Leviticus anticipates Jesus’ Greatest Commandment

in the beginning
Father Mike Stubbs is the pastor of Holy Cross Parish in Overland Park and has a degree in Scripture from Harvard University.

by Father Mike Stubbs

any of the commandments in the Bible instruct us to perform an action — for example, “Honor your father and your mother.”

Other commandments tell us to refrain from doing something — for example, “Thou shalt not kill.”

But the commandment that comes to us in Sunday’s first reading — Lv 19:1-2, 17-18 — calls us not to carry out any specific action or to refrain from one, but rather, to possess a certain quality of character: “Be holy, for I the Lord, your God, am holy.”

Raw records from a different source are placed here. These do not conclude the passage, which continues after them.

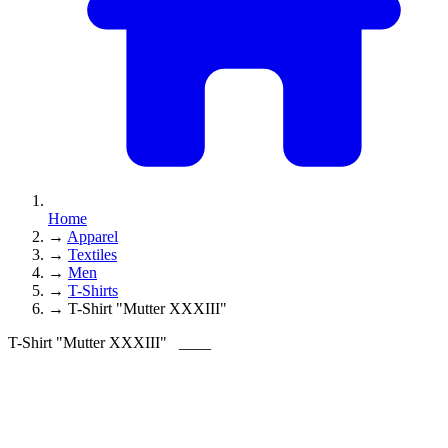
Home
→
Apparel
→
Textiles
→
Men
→
T-Shirts
→
T-Shirt "Mutter XXXIII"
T-Shirt "Mutter XXXIII"
____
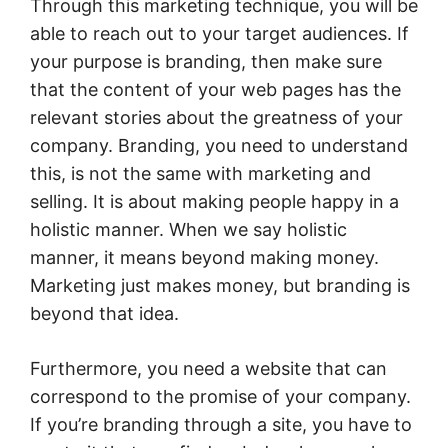
Through this marketing technique, you will be
able to reach out to your target audiences. If
your purpose is branding, then make sure
that the content of your web pages has the
relevant stories about the greatness of your
company. Branding, you need to understand
this, is not the same with marketing and
selling. It is about making people happy in a
holistic manner. When we say holistic
manner, it means beyond making money.
Marketing just makes money, but branding is
beyond that idea.
Furthermore, you need a website that can
correspond to the promise of your company.
If you’re branding through a site, you have to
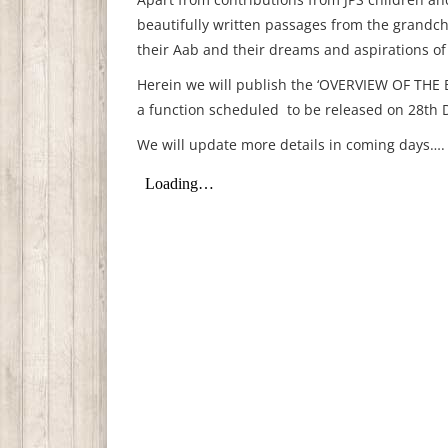
beautifully written passages from the grandchi
their Aab and their dreams and aspirations of 
Herein we will publish the ‘OVERVIEW OF THE B
a function scheduled to be released on 28th 
We will update more details in coming days….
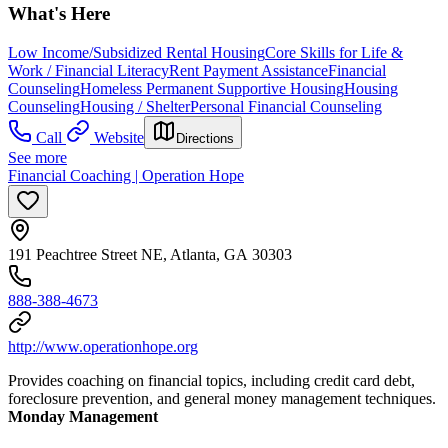
What's Here
Low Income/Subsidized Rental Housing
Core Skills for Life &
Work / Financial Literacy
Rent Payment Assistance
Financial
Counseling
Homeless Permanent Supportive Housing
Housing
Counseling
Housing / Shelter
Personal Financial Counseling
Call
Website
Directions
See more
Financial Coaching | Operation Hope
191 Peachtree Street NE, Atlanta, GA 30303
888-388-4673
http://www.operationhope.org
Provides coaching on financial topics, including credit card debt,
foreclosure prevention, and general money management techniques.
Monday Management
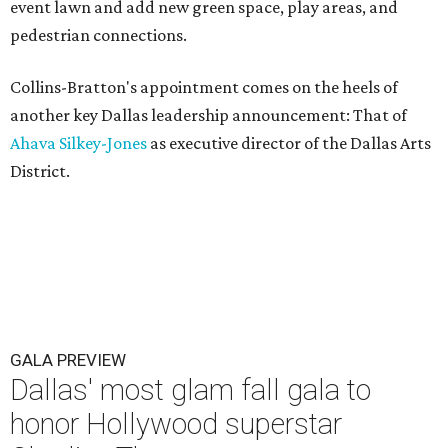
event lawn and add new green space, play areas, and
pedestrian connections.
Collins-Bratton's appointment comes on the heels of
another key Dallas leadership announcement: That of
Ahava Silkey-Jones
as executive director of the Dallas Arts
District.
GALA PREVIEW
Dallas' most glam fall gala to
honor Hollywood superstar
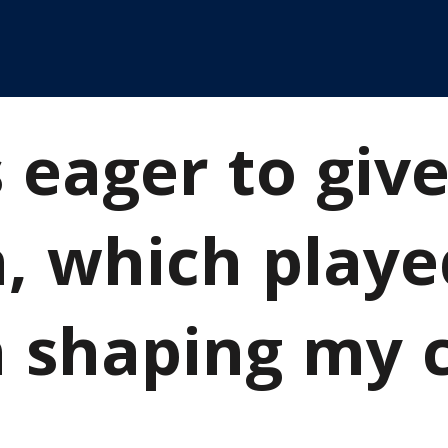
 eager to giv
n, which playe
n shaping my 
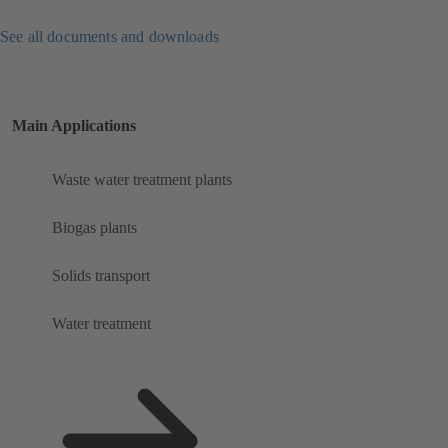
See all documents and downloads
Main Applications
Waste water treatment plants
Biogas plants
Solids transport
Water treatment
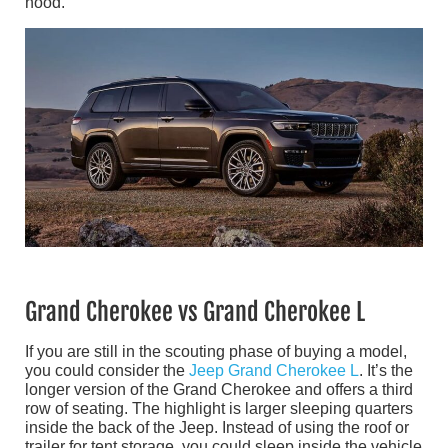
hood.
Grand Cherokee vs Grand Cherokee L
If you are still in the scouting phase of buying a model,
you could consider the
Jeep Grand Cherokee L
. It’s the
longer version of the Grand Cherokee and offers a third
row of seating. The highlight is larger sleeping quarters
inside the back of the Jeep. Instead of using the roof or
trailer for tent storage, you could sleep inside the vehicle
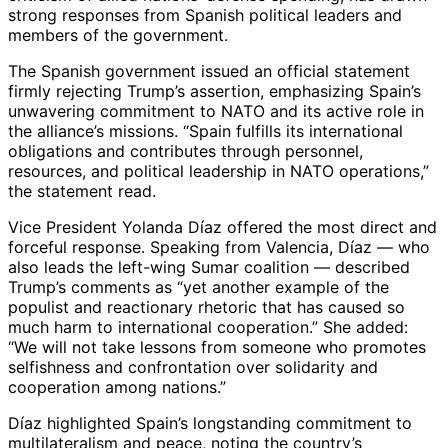
strong responses from Spanish political leaders and
members of the government.
The Spanish government issued an official statement
firmly rejecting Trump’s assertion, emphasizing Spain’s
unwavering commitment to NATO and its active role in
the alliance’s missions. “Spain fulfills its international
obligations and contributes through personnel,
resources, and political leadership in NATO operations,”
the statement read.
Vice President Yolanda Díaz offered the most direct and
forceful response. Speaking from Valencia, Díaz — who
also leads the left-wing Sumar coalition — described
Trump’s comments as “yet another example of the
populist and reactionary rhetoric that has caused so
much harm to international cooperation.” She added:
“We will not take lessons from someone who promotes
selfishness and confrontation over solidarity and
cooperation among nations.”
Díaz highlighted Spain’s longstanding commitment to
multilateralism and peace, noting the country’s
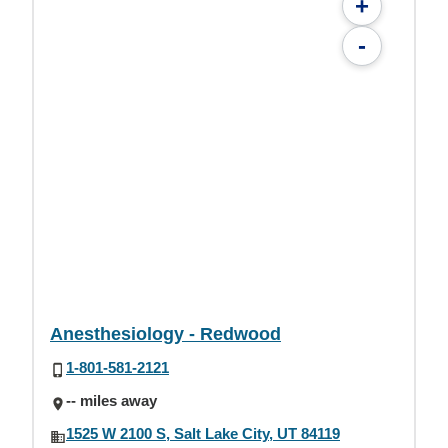
+
-
Anesthesiology - Redwood
1-801-581-2121
-- miles away
1525 W 2100 S, Salt Lake City, UT 84119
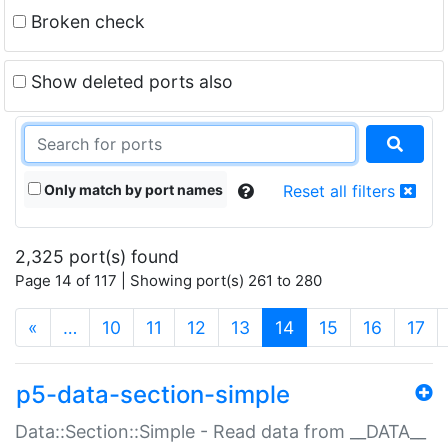
Broken check
Show deleted ports also
Only match by port names
Reset all filters
2,325 port(s) found
Page 14 of 117 | Showing port(s) 261 to 280
(current)
«
…
10
11
12
13
14
15
16
17
p5-data-section-simple
Data::Section::Simple - Read data from __DATA__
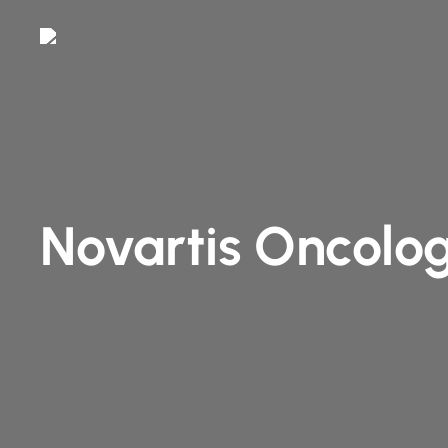
Skip
to
main
content
Novartis Oncolog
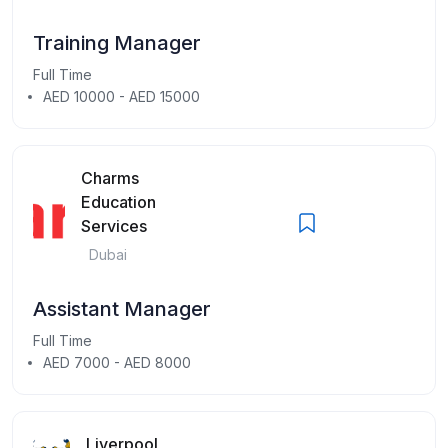
Training Manager
Full Time
AED 10000 - AED 15000
Charms
Education
Services
Dubai
Assistant Manager
Full Time
AED 7000 - AED 8000
Liverpool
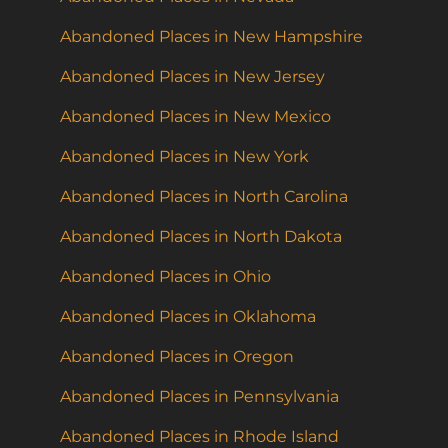
Abandoned Places in New Hampshire
Abandoned Places in New Jersey
Abandoned Places in New Mexico
Abandoned Places in New York
Abandoned Places in North Carolina
Abandoned Places in North Dakota
Abandoned Places in Ohio
Abandoned Places in Oklahoma
Abandoned Places in Oregon
Abandoned Places in Pennsylvania
Abandoned Places in Rhode Island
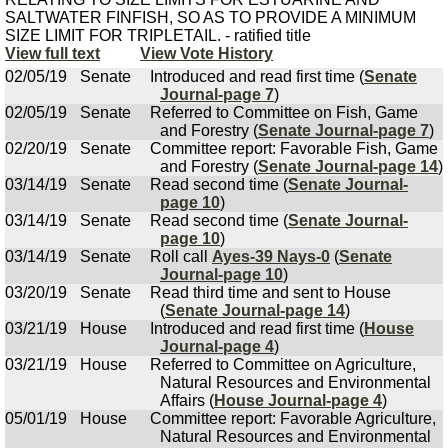
SALTWATER FINFISH, SO AS TO PROVIDE A MINIMUM
SIZE LIMIT FOR TRIPLETAIL. - ratified title
View full text
View Vote History
02/05/19
Senate
Introduced and read first time (
Senate
Journal-page 7
)
02/05/19
Senate
Referred to Committee on Fish, Game
and Forestry (
Senate Journal-page 7
)
02/20/19
Senate
Committee report: Favorable Fish, Game
and Forestry (
Senate Journal-page 14
)
03/14/19
Senate
Read second time (
Senate Journal-
page 10
)
03/14/19
Senate
Read second time (
Senate Journal-
page 10
)
03/14/19
Senate
Roll call
Ayes-39 Nays-0
(
Senate
Journal-page 10
)
03/20/19
Senate
Read third time and sent to House
(
Senate Journal-page 14
)
03/21/19
House
Introduced and read first time (
House
Journal-page 4
)
03/21/19
House
Referred to Committee on Agriculture,
Natural Resources and Environmental
Affairs (
House Journal-page 4
)
05/01/19
House
Committee report: Favorable Agriculture,
Natural Resources and Environmental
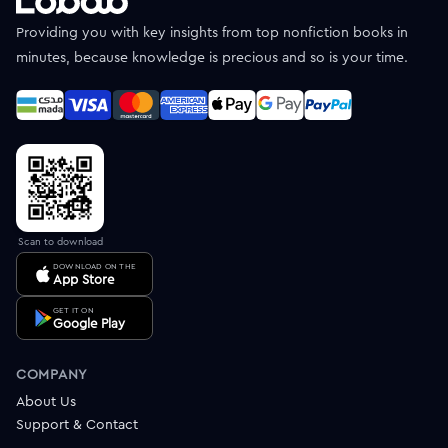
Providing you with key insights from top nonfiction books in
minutes, because knowledge is precious and so is your time.
Scan to download
DOWNLOAD ON THE
App Store
GET IT ON
Google Play
COMPANY
About Us
Support & Contact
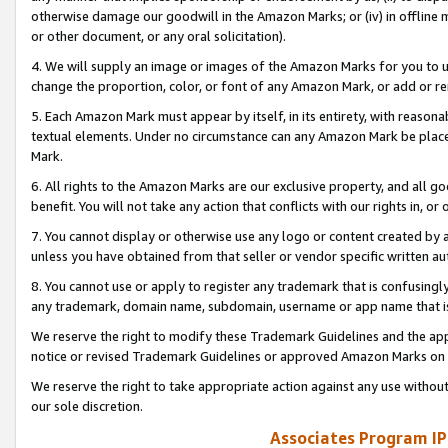
otherwise damage our goodwill in the Amazon Marks; or (iv) in offline ma
or other document, or any oral solicitation).
4. We will supply an image or images of the Amazon Marks for you to 
change the proportion, color, or font of any Amazon Mark, or add or
5. Each Amazon Mark must appear by itself, in its entirety, with reason
textual elements. Under no circumstance can any Amazon Mark be placed
Mark.
6. All rights to the Amazon Marks are our exclusive property, and all 
benefit. You will not take any action that conflicts with our rights in, 
7. You cannot display or otherwise use any logo or content created by a
unless you have obtained from that seller or vendor specific written au
8. You cannot use or apply to register any trademark that is confusingly
any trademark, domain name, subdomain, username or app name that is 
We reserve the right to modify these Trademark Guidelines and the app
notice or revised Trademark Guidelines or approved Amazon Marks on t
We reserve the right to take appropriate action against any use without
our sole discretion.
Associates Program IP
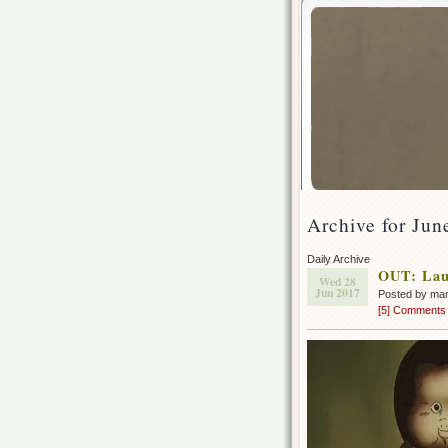
Archive for Jun
Daily Archive
OUT: Lau
Wed 28
Jun 2017
Posted by ma
[5] Comments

Then how do we obey it? Do we devote ourselves to prayer, spend time on our knees? While that may sound very commendable, it does not guarantee holiness.

God is calling for an attitude of heart. This becomes clear in the remainder of the reading: “You shall not bear hatred for your brother or sister in your heart.” The reading then offers a more positive instruction: “You shall love your neighbor as yourself.”

This anticipates the commandment of love that Jesus issues in the New Testament: “[Jesus] said to him, ‘You shall love the Lord, your God, with all your heart, with all your soul, and with all your mind. This is the greatest and the first commandment. The second is like it: You shall love your neighbor as yourself”’ (Mt 22: 37-39). (See also Mk 12: 30-31; Lk 10:27; and Jn 15:12.)

We should note that the Law of Moses provides 613 commandments. At the time of Jesus, there was some discussion about whether they were all equal, or if not, then which commandment should be considered the greatest of them.

Jesus gives a clear answer to that question. He similarly offers a firm emphasis upon love in his other teachings.

Jesus’ emphasis upon love is based upon God’s love for us. We are called to love because God loves us.

That call to love parallels the command in Leviticus: “Be holy, for I, the Lord, your God, am holy.”

In other words, if we are loving persons, then we will also be holy.

That idea is also borne out in the words of St. Augustine of Hippo: “Love, and do whatever you will.” That is to say, as long as our actions spring out from love, they will be just and acceptable to God.

That is similar to what Jesus adds after his commandments of love: “The whole law and the prophets depend on these two commandments” (Mt 22:40).